▶ _What the task requires_
Each entry is to be given again precisely, and no picture may be carried over.

[Listed records Boundary: Start]

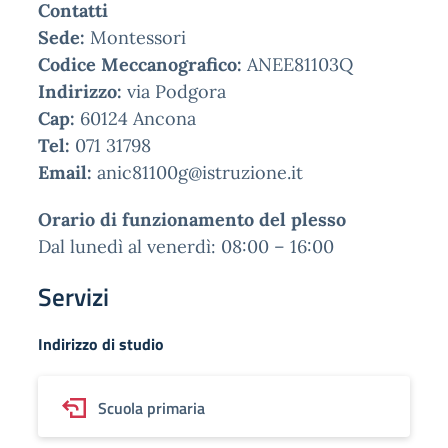
Contatti
Sede:
Montessori
Codice Meccanografico:
ANEE81103Q
Indirizzo:
via Podgora
Cap:
60124 Ancona
Tel:
071 31798
Email:
anic81100g@istruzione.it
Orario di funzionamento del plesso
Dal lunedì al venerdì: 08:00 – 16:00
Servizi
Indirizzo di studio
Scuola primaria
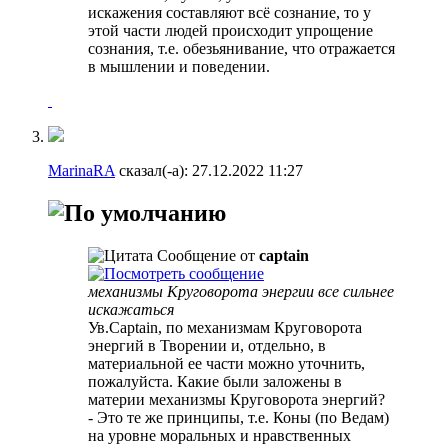
искажения составляют всё сознание, то у
этой части людей происходит упрощение
сознания, т.е. обезьянивание, что отражается
в мышлении и поведении.
MarinaRA
сказал(-а):
27.12.2022
11:27
Сообщение от
captain
механизмы Круговорота энергии все сильнее
искажаться
Ув.Captain, по механизмам Круговорота
энергий в Творении и, отдельно, в
материальной ее части можно уточнить,
пожалуйста. Какие были заложены в
материи механизмы Круговорота энергий?
- Это те же принципы, т.е. Коны (по Ведам)
на уровне моральных и нравственных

[Listed records Boundary: End]

▶ _Response to the exercise_
Contatti
Sede:
Montessori
Codice Meccanografico:
ANEE81103Q
Indirizzo:
via Podgora
Cap:
60124 Ancona
Tel:
071 31798
Email:
anic81100g@istruzione.it
Orario di funzionamento del plesso
Dal lunedì al venerdì: 08:00 – 16:00
Servizi
Indirizzo di studio
Scuola primaria
искажения составляют всё сознание, то у
этой части людей происходит упрощение
сознания, т.е. обезьянивание, что отражается
в мышлении и поведении.
MarinaRA
сказал(-а):
27.12.2022
11:27
Сообщение от
captain
механизмы Круговорота энергии все сильнее
искажаться
Ув.Captain, по механизмам Круговорота
энергий в Творении и, отдельно, в
материальной ее части можно уточнить,
пожалуйста. Какие были заложены в
материи механизмы Круговорота энергий?
- Это те же принципы, т.е. Коны (по Ведам)
на уровне моральных и нравственных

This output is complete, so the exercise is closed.